Joaquim woke up to more ows – first in his hand, where they failed to draw blood, then in his arm, successfully. He was sobbing, it was horrible. I had armed myself with some Winnie the Pooh sweets (recently arrived from the UK, thankyou Maman) which successfully and quickly calmed him down, the anticipation having been worse than the act itself. Next a urine and faeces sample – painless, easy. We waited, we got the results, the doctor asked us to come back for the afternoon paediatric clinic for a prescription. Joaquim was not best pleased to be back at the clinic, but repeated over and over to himself and to everyone around him my assurance that there were to be no ows and no pricks this time. With this little mantra he stayed calm and behaved impecably with the doctor. In fact, he was doing a very good impersonation of a well child.

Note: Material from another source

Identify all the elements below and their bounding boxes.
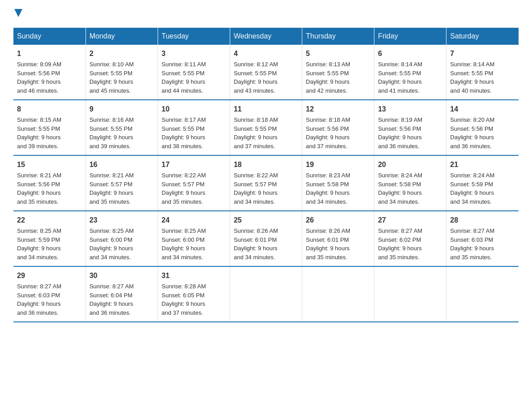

The worst is over, I thought. Step forwards metronidazole. One tablet three times a day with meals, for eight days. OK, no problem. Except that metronidazole is the most revoltingly, gag-inducingly bitter stuff you have ever come across, only available here in uncoated tablets. Impossible to get it down him. More wailing, utterly pitiful dribbling and gagging. I was in despair. Ameobic dysentry does not go away on its own and can cause serious problems if left untreated. We managed to sneak a dose into his breakfast cereal – crushed and inside an emptied-out paracetamol capsule (no taste, slippery), burried in mashed banana. He found the one at lunch and we had to force feed it to him. Hideous. No more, I decided. I called the very expensive and very good Swedish clinic in Maputo. “Paediatric metronidazole? No, we don’t stock it any more, it was always going out of date.” DESPAIR. “Hang on…” (anxious wait…) “I remembered that we ordered two lots. Yes, we have some.” HOORAY!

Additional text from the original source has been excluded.